Here are some video reviews on the guns you've chosen. They're both mighty fine ! Either one will serve you extremely well.

Semper Fi

Don <><

Ruger SR22 - YouTube

"Ruger SR22: Special Ops Ready?!" by Nutnfancy - YouTube

Smith & Wesson M&P22 Review - YouTube

Smith & Wesson M&P 22 Pistol Review & Range Test - YouTube

M&P 22 +2 mag modification - YouTube


----------



## chessail77 (Mar 15, 2011)

Either the Ruger SR22 or the S&W M&P 22 are an excellent choice for training and you can increase caliber and stay with the platform.
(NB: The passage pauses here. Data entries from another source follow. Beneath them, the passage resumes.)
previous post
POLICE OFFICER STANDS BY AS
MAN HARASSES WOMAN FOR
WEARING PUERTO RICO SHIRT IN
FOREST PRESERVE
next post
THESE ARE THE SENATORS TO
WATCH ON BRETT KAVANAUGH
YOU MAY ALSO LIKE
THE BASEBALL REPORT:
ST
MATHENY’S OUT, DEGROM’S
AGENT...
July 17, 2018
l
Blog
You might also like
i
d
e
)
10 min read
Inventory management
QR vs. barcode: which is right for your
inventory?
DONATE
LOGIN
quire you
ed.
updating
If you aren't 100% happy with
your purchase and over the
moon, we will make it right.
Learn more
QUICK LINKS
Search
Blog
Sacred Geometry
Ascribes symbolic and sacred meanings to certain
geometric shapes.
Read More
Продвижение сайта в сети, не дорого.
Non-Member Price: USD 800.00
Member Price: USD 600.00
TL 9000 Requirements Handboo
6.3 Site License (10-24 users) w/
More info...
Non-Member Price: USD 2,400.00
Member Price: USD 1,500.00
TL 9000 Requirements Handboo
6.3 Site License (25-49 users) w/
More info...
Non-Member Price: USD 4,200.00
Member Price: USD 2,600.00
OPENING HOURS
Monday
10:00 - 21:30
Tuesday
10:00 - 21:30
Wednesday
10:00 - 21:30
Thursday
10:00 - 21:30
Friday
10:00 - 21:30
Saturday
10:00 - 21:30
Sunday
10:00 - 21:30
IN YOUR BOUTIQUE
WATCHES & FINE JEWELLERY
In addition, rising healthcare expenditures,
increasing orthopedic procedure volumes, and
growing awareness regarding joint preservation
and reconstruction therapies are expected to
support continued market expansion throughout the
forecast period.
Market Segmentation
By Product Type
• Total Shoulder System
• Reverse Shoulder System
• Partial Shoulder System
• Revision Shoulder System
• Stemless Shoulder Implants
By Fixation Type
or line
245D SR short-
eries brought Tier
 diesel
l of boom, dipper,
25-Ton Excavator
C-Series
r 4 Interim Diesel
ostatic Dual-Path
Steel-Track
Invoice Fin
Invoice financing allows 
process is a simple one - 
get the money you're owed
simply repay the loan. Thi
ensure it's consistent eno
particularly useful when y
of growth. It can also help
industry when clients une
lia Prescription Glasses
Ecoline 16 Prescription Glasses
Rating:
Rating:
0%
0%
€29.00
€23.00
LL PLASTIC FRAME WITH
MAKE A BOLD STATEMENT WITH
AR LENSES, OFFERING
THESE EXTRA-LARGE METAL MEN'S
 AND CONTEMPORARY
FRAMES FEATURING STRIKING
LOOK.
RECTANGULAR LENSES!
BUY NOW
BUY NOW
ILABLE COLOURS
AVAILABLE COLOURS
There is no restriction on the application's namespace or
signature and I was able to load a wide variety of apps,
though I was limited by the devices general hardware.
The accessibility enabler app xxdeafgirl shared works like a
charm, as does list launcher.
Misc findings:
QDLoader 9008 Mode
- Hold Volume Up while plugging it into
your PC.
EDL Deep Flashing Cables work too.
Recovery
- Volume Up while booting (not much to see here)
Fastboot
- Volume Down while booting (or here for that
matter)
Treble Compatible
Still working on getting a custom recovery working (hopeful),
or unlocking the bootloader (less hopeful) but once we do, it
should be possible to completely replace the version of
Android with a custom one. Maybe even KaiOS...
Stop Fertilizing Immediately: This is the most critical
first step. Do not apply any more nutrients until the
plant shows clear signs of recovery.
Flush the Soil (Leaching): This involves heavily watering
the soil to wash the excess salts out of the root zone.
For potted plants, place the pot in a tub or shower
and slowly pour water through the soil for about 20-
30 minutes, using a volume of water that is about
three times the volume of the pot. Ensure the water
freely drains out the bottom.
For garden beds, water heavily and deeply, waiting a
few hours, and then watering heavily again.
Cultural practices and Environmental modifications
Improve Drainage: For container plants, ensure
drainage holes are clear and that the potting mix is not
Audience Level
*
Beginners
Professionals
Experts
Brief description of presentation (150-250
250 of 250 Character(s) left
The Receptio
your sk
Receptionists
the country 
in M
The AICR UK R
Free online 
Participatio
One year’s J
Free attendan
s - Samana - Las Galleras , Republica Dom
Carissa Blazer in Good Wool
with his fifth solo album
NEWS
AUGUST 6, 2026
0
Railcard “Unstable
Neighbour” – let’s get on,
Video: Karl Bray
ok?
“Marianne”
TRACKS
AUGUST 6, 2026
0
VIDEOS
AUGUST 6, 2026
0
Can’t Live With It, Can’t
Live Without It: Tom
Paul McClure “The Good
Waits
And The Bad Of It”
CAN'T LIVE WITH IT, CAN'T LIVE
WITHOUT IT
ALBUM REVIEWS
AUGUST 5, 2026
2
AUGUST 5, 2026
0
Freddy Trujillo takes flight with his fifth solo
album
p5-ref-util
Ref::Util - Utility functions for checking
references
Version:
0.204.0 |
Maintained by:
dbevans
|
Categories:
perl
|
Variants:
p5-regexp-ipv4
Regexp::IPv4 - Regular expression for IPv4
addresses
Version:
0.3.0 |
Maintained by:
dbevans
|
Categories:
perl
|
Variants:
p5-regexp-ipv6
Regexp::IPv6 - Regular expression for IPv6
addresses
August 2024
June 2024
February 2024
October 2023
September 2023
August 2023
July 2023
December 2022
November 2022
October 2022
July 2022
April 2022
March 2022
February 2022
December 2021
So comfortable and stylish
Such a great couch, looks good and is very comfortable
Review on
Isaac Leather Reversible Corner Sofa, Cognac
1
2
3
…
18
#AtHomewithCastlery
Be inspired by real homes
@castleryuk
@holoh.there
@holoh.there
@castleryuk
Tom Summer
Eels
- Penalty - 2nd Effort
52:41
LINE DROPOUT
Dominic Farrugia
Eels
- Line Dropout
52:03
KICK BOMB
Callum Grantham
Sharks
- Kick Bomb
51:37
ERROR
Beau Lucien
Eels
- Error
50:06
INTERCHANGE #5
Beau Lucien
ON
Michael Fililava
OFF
Another option although more expensive would be a 1911 .45 caliber with an .22 exchange kit for practice.


----------



## dondavis3 (Aug 2, 2009)

I've owned a lot of .22's and it is a fun caliber to shoot.

My favorite two right now are

Browning Buckmark - with a cheap optic










And my Sig Sauer 1911-22










Both guns are very accurate w/o any problems.

:smt1099


----------



## Harryball (Oct 10, 2012)

It is hard to beat the SR22. That would be my recommandation.


----------



## FloridaGuy (Sep 23, 2012)

I have the M&P .22 and it is a great gun. I shoot this gun every weekend at the range and enjoy it very much. I also have the M&P 9mm FS, 9mmc, .40 Cal FS and the M&P .22 just fits the collection. I would recommend the M&P .22 to anyone.


----------



## tacman605 (Oct 11, 2012)

Fortknox.

For years shooters either had to have a dedicated .22 pistol of one brand or a .22 conversion for a gun they had. The selection of conversion kits was narrowed to the 1911 pretty much and they were only made by a couple of places.
In the last few years many manufactures have started producing .22 conversions for many different types of guns such as the Glock and SIG or started making production guns that mimic there full size guns. I have some of both. I have the M&P .22 pistol, 9mm full size, 9mm Shield and the M&P .45 along with 1911's and Glocks with conversion kits. Even with my rifles I have .22 versions of them to practice with or to train new shooters or my kids shoot them.

Such is the case with the M&P and Ruger. The guns are simply .22 caliber versions of their full size guns. Controls are the same, grips, safeties and so on (generally speaking) so once you have practiced with these the next logical step is to get the full size service caliber of the same model. Dedicated .22 pistols like the Ruger MK III and the Browning are great guns. Accurate, reliable and fun to shoot however should you eventually go with a larger caliber you would have to change make and models each with a separate set of new controls to learn.

Many are of the mindset that new shooters should keep things as simple as they can. One gun, one set of controls to master, carry the weapon in the same place every time, if carrying concealed, and so on. Once experience is gained then you can carry or shoot whatever you wanted. I am of the opinion it is just like switching from a manual transmission to an automatic it is a training issue. You simply master one before moving onto the other.

Good luck in your search.


----------